University of Pennsylvania, CIS 565: GPU Programming and Architecture, Project 3
| Keys | Usage |
|---|---|
| ESC | Quit and save image |
| P | Save image |
| Z | Zoom in |
| X | Zoom out |
| W | Moving up |
| S | Moving down |
| F | Auto focus |
Auto focus is a very convenient helper to let you focus on any object you want. Hovering your mouse over the object you want to focus and then press F. This object will then be focused, i.e. the focal point is set to the object's surface. Also works for the tilt shift camera.
The same as default setting. Left to rotate the camera, right to zoom the camera. Hold middle button to snap around the camera.
ImGui is mainly used to control tilt shift camera. You can control the aperture size, lens shift and also the direction of focal plane. You can also toggle ray compaction and material sort here.
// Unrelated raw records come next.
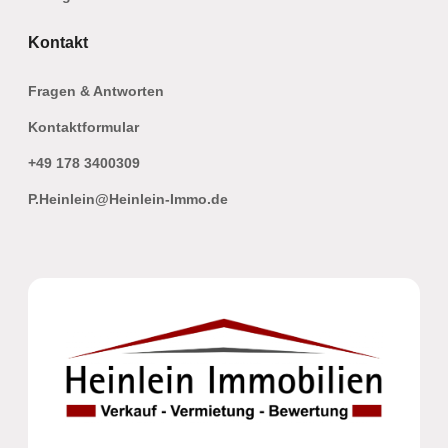
Kontakt
Fragen & Antworten
Kontaktformular
+49 178 3400309
P.Heinlein@Heinlein-Immo.de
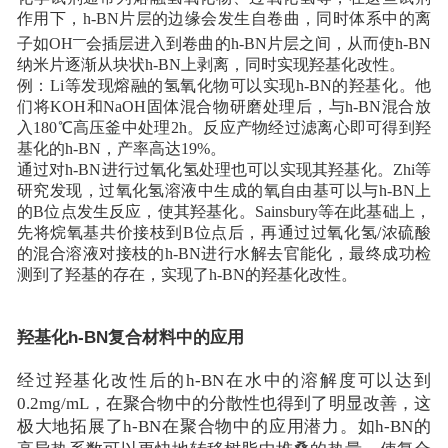
作用下，h-BN片层的边缘会发生自卷曲，同时体系中的离
—
子如OH
会插层进入到卷曲的h-BN片层之间，从而使h-BN
纳米片逐渐从块状h-BN上剥离，同时实现羟基化改性。
例：Li等发现熔融的氢氧化物可以实现h-BN的羟基化。他
们将KOH和NaOH固体混合物研磨处理后，与h-BN混合放
入180℃高压釜中处理2h。反应产物经过滤离心即可得到羟
基化的h-BN，产率高达19%。
通过对h-BN进行过氧化氢处理也可以实现其羟基化。Zhi等
研究发现，过氧化氢溶液中生成的氧自由基可以与h-BN上
的B位点发生反应，使其羟基化。Sainsbury等在此基础上，
先将烷氧基共价接枝到B位点后，再通过过氧化氢/浓硫酸
的混合溶液对接枝的h-BN进行水解去官能化，最终成功检
测到了羟基的存在，实现了h-BN的羟基化改性。
羟基化h-BN复合材料中的应用
经过羟基化改性后的h-BN在水中的溶解度可以达到
0.2mg/mL，在聚合物中的分散性也得到了明显改善，这
极大地拓展了h-BN在聚合物中的应用潜力。
如h-BN的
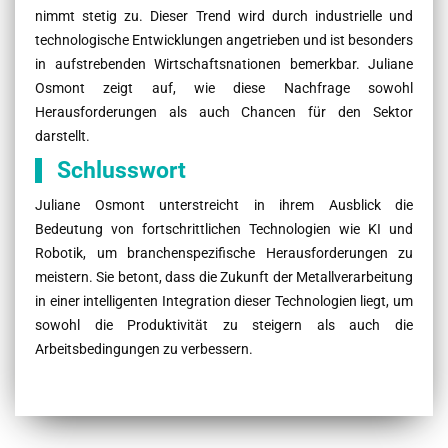
nimmt stetig zu. Dieser Trend wird durch industrielle und
technologische Entwicklungen angetrieben und ist besonders
in aufstrebenden Wirtschaftsnationen bemerkbar. Juliane
Osmont zeigt auf, wie diese Nachfrage sowohl
Herausforderungen als auch Chancen für den Sektor
darstellt.
Schlusswort
Juliane Osmont unterstreicht in ihrem Ausblick die
Bedeutung von fortschrittlichen Technologien wie KI und
Robotik, um branchenspezifische Herausforderungen zu
meistern. Sie betont, dass die Zukunft der Metallverarbeitung
in einer intelligenten Integration dieser Technologien liegt, um
sowohl die Produktivität zu steigern als auch die
Arbeitsbedingungen zu verbessern.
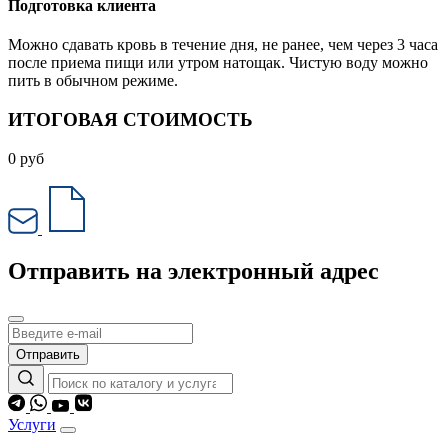
Подготовка клиента
Можно сдавать кровь в течение дня, не ранее, чем через 3 часа
после приема пищи или утром натощак. Чистую воду можно
пить в обычном режиме.
ИТОГОВАЯ СТОИМОСТЬ
0
руб
Отправить на электронный адрес
Отправить
Услуги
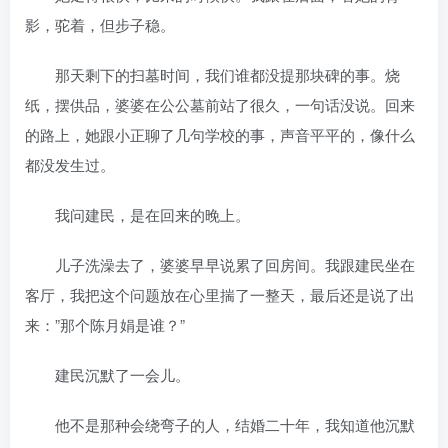
影，驼着，但步子稳。
那天剩下的扫墓时间，我们谁都没提那块碑的事。烧
纸，摆供品，婆婆在公公墓前站了很久，一句话没说。回来
的路上，她跟小正聊了几句学校的事，声音平平的，像什么
都没发生过。
我问建民，是在回来的晚上。
儿子洗澡去了，婆婆早早说累了回房间。我跟建民坐在
客厅，我把这个问题放在心里揣了一整天，最后还是说了出
来：”那个陈月娟是谁？”
建民沉默了一会儿。
他不是那种会绕弯子的人，结婚二十年，我知道他沉默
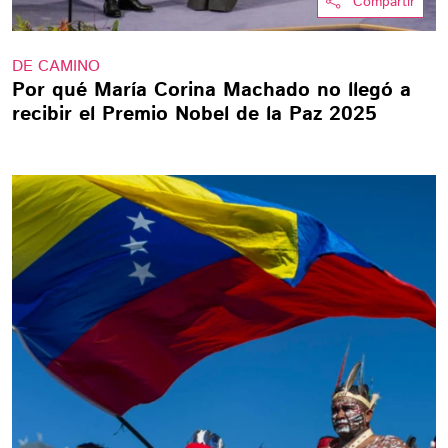
Compartir
DE CAMINO
Por qué María Corina Machado no llegó a
recibir el Premio Nobel de la Paz 2025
| Mesa - shot using tilt shift camera (1920*1080 100spp aperture0.5) |
|---|
![]() |
| Vokselia Spawn (1920*1080 100spp 0.5aperture size) |
|---|
![]() |
| SpongeBob - shot using tilt shift camera (1920*1080 100spp) |
|---|
![]() |
| Dewmire Castle (1080*1080 100spp) |
|---|
![]() |
| Mando Helmet (1000*1000 76spp) |
|---|
![]() |
| White Girl Robot (1080*1080 500spp) |
|---|
![]() |
| Glass Dragon (1080*1080 1000spp) |
|---|
![]() |
| Glass Bunny (1080*1080 1000spp) |
|---|
![]() |
Tilt–shift photography, is the use of camera movements that change the orientation or position of the lens with respect to the film or image sensor on cameras.
Tilt is used to control the orientation of the plane of focus (PoF), and hence the part of an image that appears sharp; it makes use of the Scheimpflug principle. Shift is used to adjust the position of the subject in the image area without moving the camera back; this is often helpful in avoiding the convergence of parallel lines, as when photographing tall buildings. --Wikipedia
Tilt shift camera is an extension of normal thin lens camera. It is often used to do selective focus. Using the same aperture size, tilt shift camera can generate more focused images. So, tilt shift camera can achieve a miniature faking effect.
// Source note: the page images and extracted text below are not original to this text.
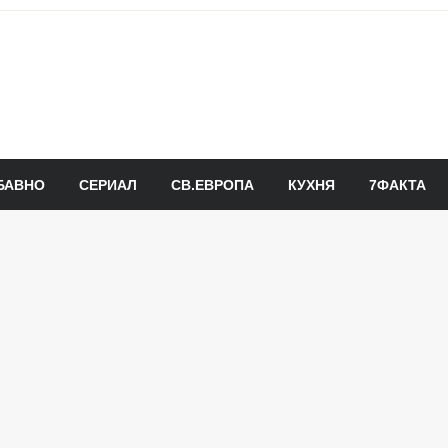
БАВНО
СЕРИАЛ
СВ.ЕВРОПА
КУХНЯ
7ФАКТА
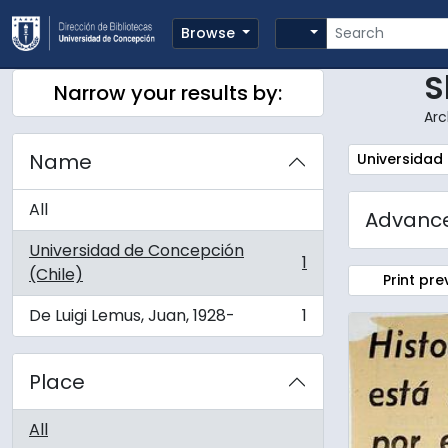
Skip to main content
Search
Search options
Browse
S
Narrow your results by:
Arc
Name
Remove filte
Universidad
All
Advance
Universidad de Concepción
1
, 1 results
(Chile)
Print pre
De Luigi Lemus, Juan, 1928-
1
, 1 results
Place
All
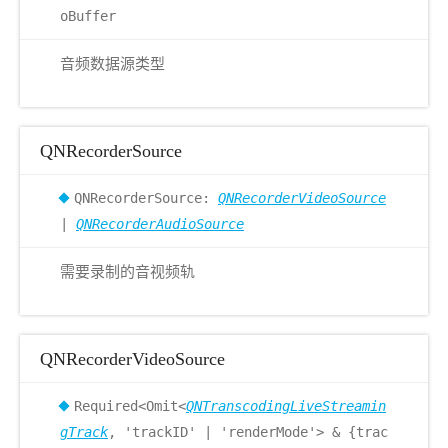
oBuffer
音频数据源类型
QNRecorderSource
QNRecorderSource:
QNRecorderVideoSource
|
QNRecorderAudioSource
需要录制的音视频轨
QNRecorderVideoSource
Required<Omit<
QNTranscodingLiveStreamin
gTrack
, 'trackID' | 'renderMode'> & {trac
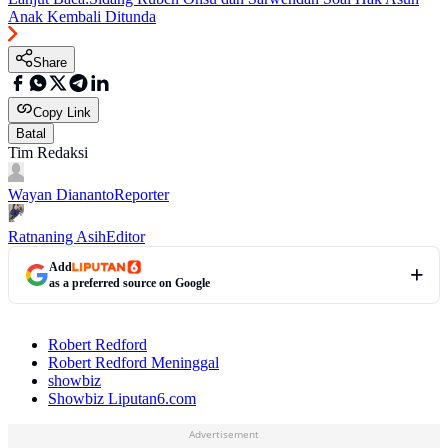
Anak Kembali Ditunda
Share
Copy Link
Batal
Tim Redaksi
Wayan Diananto
Reporter
Ratnaning Asih
Editor
Add
as a preferred source on Google
Robert Redford
Robert Redford Meninggal
showbiz
Showbiz Liputan6.com
Advertisement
Sometimes, photographers may want to focus on arbitary places, like a set of buildings on one side of the street or the books on a certain layer of a shelf. However, when all objects lies on the same plane that is aligned with our camera, since we cannot find a depth relation between front and back objects, normal DoF cannot work. Tilt shift camera can break this rule.
Tilt shift camera works by tilting and moving around lens so that our focal plane is no more perpendicular to the caemra's forward direction.
| Tilt shift lens | Normal thin lens |
|---|---|
![]() |
![]() |
When implementing this feature, we can do some simplification, or even make it more usable! When implementing normal thin lens camera, we actually ignore the distance between lens and sensor. The main idea is to find the focal plane and the focal point. Then, we can generate random samples on the lens and shoot rays towards focal point.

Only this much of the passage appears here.